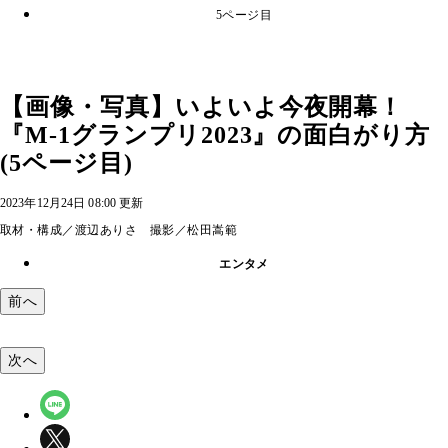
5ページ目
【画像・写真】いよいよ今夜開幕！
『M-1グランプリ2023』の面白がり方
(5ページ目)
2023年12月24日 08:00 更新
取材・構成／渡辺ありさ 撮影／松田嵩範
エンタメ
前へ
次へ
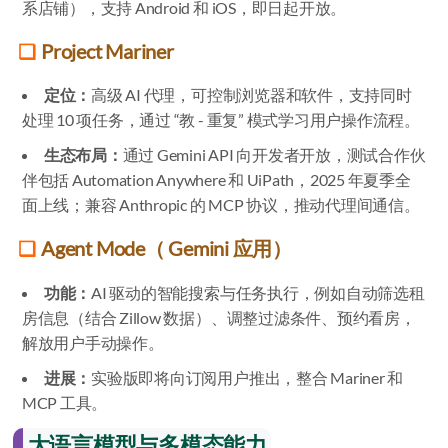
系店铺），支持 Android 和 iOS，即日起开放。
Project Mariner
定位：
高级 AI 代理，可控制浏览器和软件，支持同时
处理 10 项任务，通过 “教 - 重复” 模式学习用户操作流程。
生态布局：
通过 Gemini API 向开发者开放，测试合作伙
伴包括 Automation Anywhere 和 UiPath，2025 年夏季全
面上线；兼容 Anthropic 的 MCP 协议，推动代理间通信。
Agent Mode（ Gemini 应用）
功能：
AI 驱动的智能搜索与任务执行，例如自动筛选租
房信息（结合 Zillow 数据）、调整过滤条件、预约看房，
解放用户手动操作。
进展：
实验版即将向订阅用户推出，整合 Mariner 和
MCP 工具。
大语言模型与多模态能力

...

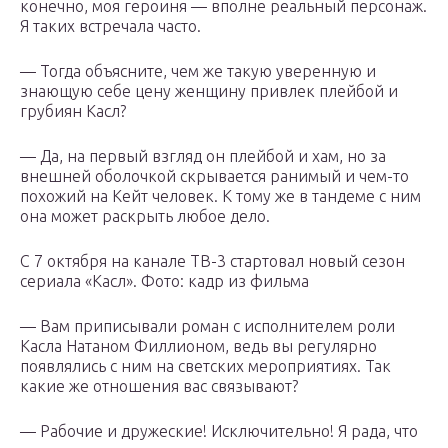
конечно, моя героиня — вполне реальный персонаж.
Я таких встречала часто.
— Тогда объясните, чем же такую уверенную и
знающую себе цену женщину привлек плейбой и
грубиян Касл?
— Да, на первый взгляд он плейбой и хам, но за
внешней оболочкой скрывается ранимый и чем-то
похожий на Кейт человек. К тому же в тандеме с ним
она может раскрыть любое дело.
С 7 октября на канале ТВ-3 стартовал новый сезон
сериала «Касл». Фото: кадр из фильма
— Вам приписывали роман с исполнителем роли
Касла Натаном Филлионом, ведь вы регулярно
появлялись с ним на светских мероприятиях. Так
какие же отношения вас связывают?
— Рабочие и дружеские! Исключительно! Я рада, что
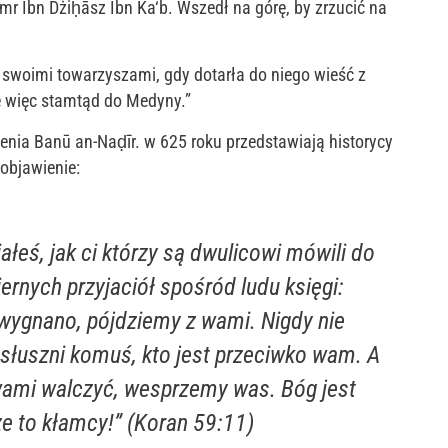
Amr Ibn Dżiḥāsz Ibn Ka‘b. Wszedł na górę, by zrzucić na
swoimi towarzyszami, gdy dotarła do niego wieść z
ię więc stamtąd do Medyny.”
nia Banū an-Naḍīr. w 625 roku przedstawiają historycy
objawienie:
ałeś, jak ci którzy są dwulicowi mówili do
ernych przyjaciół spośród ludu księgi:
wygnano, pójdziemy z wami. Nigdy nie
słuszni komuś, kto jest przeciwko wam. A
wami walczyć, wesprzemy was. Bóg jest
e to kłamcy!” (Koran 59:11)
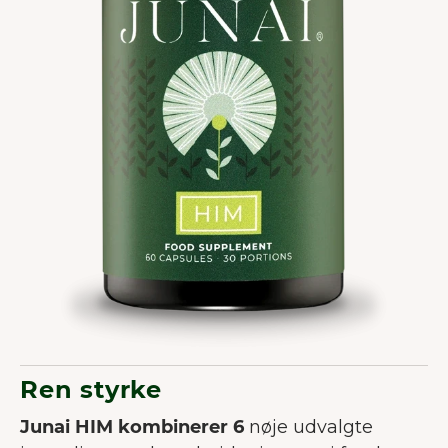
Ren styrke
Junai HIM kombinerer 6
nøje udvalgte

§ Your goal
Restate the lines above from the one containing "Касла Натаном Филлионом, ведь вы регулярно" through the one containing "nøje udvalgte", inclusive, exactly and without pictures.

§ Reply
Касла Натаном Филлионом, ведь вы регулярно
появлялись с ним на светских мероприятиях. Так
какие же отношения вас связывают?
— Рабочие и дружеские! Исключительно! Я рада, что
Amr Ibn Dżiḥāsz Ibn Ka‘b. Wszedł na górę, by zrzucić na
swoimi towarzyszami, gdy dotarła do niego wieść z
ię więc stamtąd do Medyny.”
nia Banū an-Naḍīr. w 625 roku przedstawiają historycy
objawienie:
ałeś, jak ci którzy są dwulicowi mówili do
ernych przyjaciół spośród ludu księgi:
wygnano, pójdziemy z wami. Nigdy nie
słuszni komuś, kto jest przeciwko wam. A
wami walczyć, wesprzemy was. Bóg jest
e to kłamcy!” (Koran 59:11)
Ren styrke
Junai HIM kombinerer 6
nøje udvalgte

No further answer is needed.